Records from a data source:

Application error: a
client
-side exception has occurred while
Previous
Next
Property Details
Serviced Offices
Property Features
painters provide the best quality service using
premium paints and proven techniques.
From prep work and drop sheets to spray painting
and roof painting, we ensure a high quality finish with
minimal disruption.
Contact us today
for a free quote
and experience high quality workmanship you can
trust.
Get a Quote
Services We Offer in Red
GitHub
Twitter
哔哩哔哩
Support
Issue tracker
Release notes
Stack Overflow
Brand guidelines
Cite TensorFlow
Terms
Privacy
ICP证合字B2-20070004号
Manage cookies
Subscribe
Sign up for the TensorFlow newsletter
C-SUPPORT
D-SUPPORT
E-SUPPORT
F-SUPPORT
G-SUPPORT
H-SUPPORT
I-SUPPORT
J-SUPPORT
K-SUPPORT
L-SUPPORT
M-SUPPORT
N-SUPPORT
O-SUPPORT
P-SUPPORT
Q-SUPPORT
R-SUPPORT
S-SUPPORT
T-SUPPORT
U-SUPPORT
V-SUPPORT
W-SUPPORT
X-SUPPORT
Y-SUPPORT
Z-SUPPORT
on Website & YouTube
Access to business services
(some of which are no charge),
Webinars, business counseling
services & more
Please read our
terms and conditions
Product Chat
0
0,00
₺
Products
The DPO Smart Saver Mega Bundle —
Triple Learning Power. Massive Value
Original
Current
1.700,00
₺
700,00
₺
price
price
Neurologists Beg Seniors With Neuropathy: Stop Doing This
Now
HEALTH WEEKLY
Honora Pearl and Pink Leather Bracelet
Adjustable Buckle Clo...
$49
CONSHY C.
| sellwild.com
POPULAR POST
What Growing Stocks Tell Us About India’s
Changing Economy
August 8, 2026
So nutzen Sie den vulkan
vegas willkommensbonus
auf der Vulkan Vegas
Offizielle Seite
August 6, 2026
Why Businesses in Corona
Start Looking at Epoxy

▶ _Work item_
Would you be able to transcribe every line of the data exactly?

▶ _Response box_
Application error: a
client
-side exception has occurred while
Previous
Next
Property Details
Serviced Offices
Property Features
painters provide the best quality service using
premium paints and proven techniques.
From prep work and drop sheets to spray painting
and roof painting, we ensure a high quality finish with
minimal disruption.
Contact us today
for a free quote
and experience high quality workmanship you can
trust.
Get a Quote
Services We Offer in Red
GitHub
Twitter
哔哩哔哩
Support
Issue tracker
Release notes
Stack Overflow
Brand guidelines
Cite TensorFlow
Terms
Privacy
ICP证合字B2-20070004号
Manage cookies
Subscribe
Sign up for the TensorFlow newsletter
C-SUPPORT
D-SUPPORT
E-SUPPORT
F-SUPPORT
G-SUPPORT
H-SUPPORT
I-SUPPORT
J-SUPPORT
K-SUPPORT
L-SUPPORT
M-SUPPORT
N-SUPPORT
O-SUPPORT
P-SUPPORT
Q-SUPPORT
R-SUPPORT
S-SUPPORT
T-SUPPORT
U-SUPPORT
V-SUPPORT
W-SUPPORT
X-SUPPORT
Y-SUPPORT
Z-SUPPORT
on Website & YouTube
Access to business services
(some of which are no charge),
Webinars, business counseling
services & more
Please read our
terms and conditions
Product Chat
0
0,00
₺
Products
The DPO Smart Saver Mega Bundle —
Triple Learning Power. Massive Value
Original
Current
1.700,00
₺
700,00
₺
price
price
Neurologists Beg Seniors With Neuropathy: Stop Doing This
Now
HEALTH WEEKLY
Honora Pearl and Pink Leather Bracelet
Adjustable Buckle Clo...
$49
CONSHY C.
| sellwild.com
POPULAR POST
What Growing Stocks Tell Us About India’s
Changing Economy
August 8, 2026
So nutzen Sie den vulkan
vegas willkommensbonus
auf der Vulkan Vegas
Offizielle Seite
August 6, 2026
Why Businesses in Corona
Start Looking at Epoxy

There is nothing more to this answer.